Ich weiß ja wie das ist in diesen schrecklichen Amststuben. Keine frische Luft, nur trockene Brötchen, Ärmelschoner, alte geifernde Jungfern und so weiter." Dabei hielt er sich an den Seiten seines Bauches fest, als habe er einen Ball gefangen. Mein Cousin ist auch so ein Schreiberling, später will ich ihn im Club treffen, wenn sie Lust haben, können sie auch mitkommen, heute Abend soll dort richtig was los sein, Bica tritt nämlich auf. " Der Mann hatte die letzten Worte so einladend ausgesprochen, daß Tou am liebsten auf der Stelle losgezogen wäre, aber er traute sich nicht richtig und sprach schüchtern: "Meinen sie, ich kann so hingehen wie ich bin?" "Natürlich, sie brauche nur Geld, vielleicht ein bißchen mehr als sonst," sagte der Dicke und wackelte dabei genüßlich mit dem Kopf. " Ich habe immer genug dabei," prahlte Tou und griff nach seiner Geldbörse." Nicht doch, nicht hier drin!", keuchte Gysztonbi und noch schulmeisterlicher sagte er: So was macht man doch nicht" Tou war rot angelaufen.

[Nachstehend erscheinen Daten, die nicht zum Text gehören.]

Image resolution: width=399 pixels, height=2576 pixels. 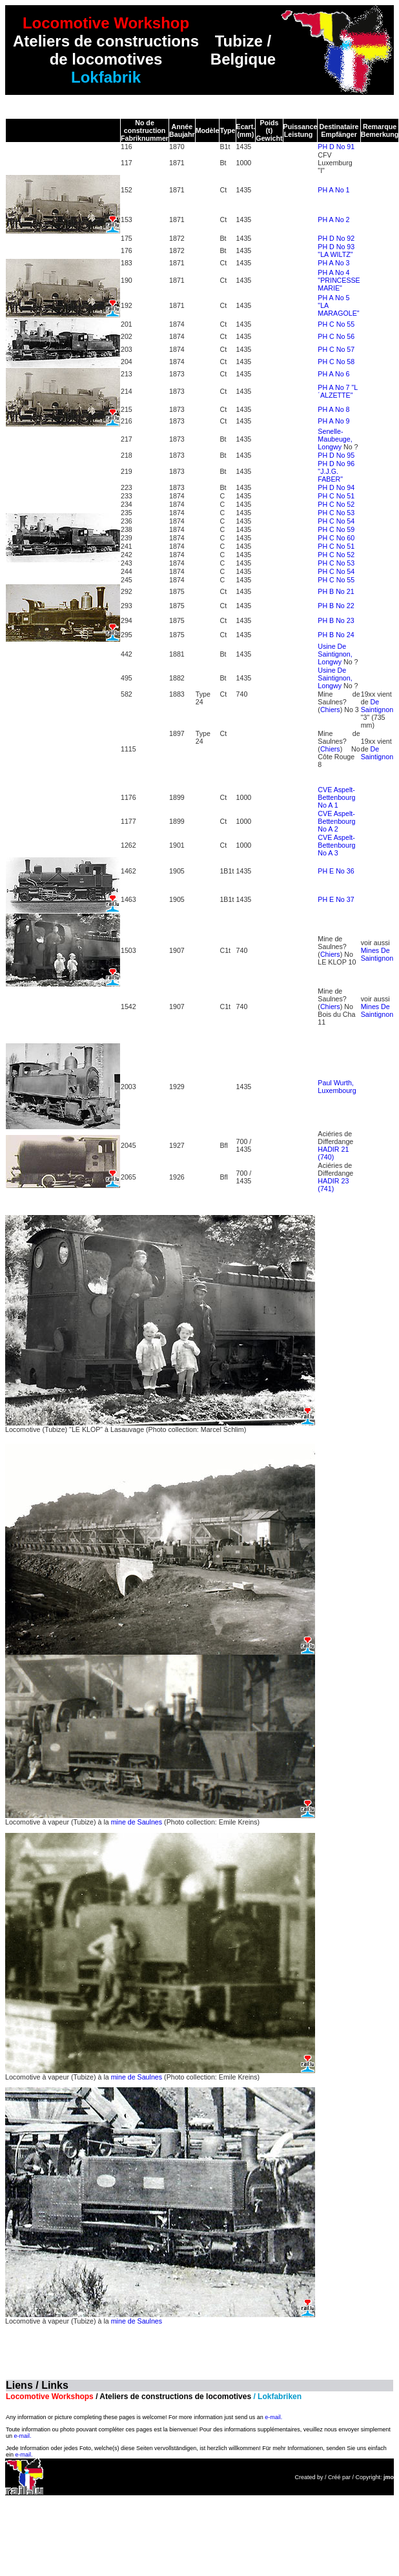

Zum Glück kam der Wirt und stellte zwei Bier auf den Tisch. Der Dicke schnappte sich ein Glas und trank es mit einem Zug fast völlig leer, wobei er den Bauch einzog. Danach rülpse er laut und wischte sich mit fettigem Handrücken über die Lippen. "Das war gut. Herr Wirt, gleich noch eine Runde!" Tou mußte so tun, als sei er das Trinken gewöhnt. Trotzdem ermunterte ihn Gysztonbi: Besser als Wasser, nicht wahr?" Tou nickte bewundernd. Sein erstes Glas Bier seit ein paar Wochen und es stieg ihm sofort in den Kopf, er ertappte sich sogar bei dem Gedanken, daß es ihm schmeckte. Da knallte die Tür zur Küche auf. Die rundliche Frau des Wirtes kam heraus, beide Hände voll beladen mit Tellern. Wer hat das Essen hier bestellt?" Tou zeigte auf Gysztonbi. Die Wirtin stellte alles auf den Tisch, musterte den Dicken spöttisch, murmelte etwas wie "Guten Appetit " und war schon wieder verschwunden.

.............................................................................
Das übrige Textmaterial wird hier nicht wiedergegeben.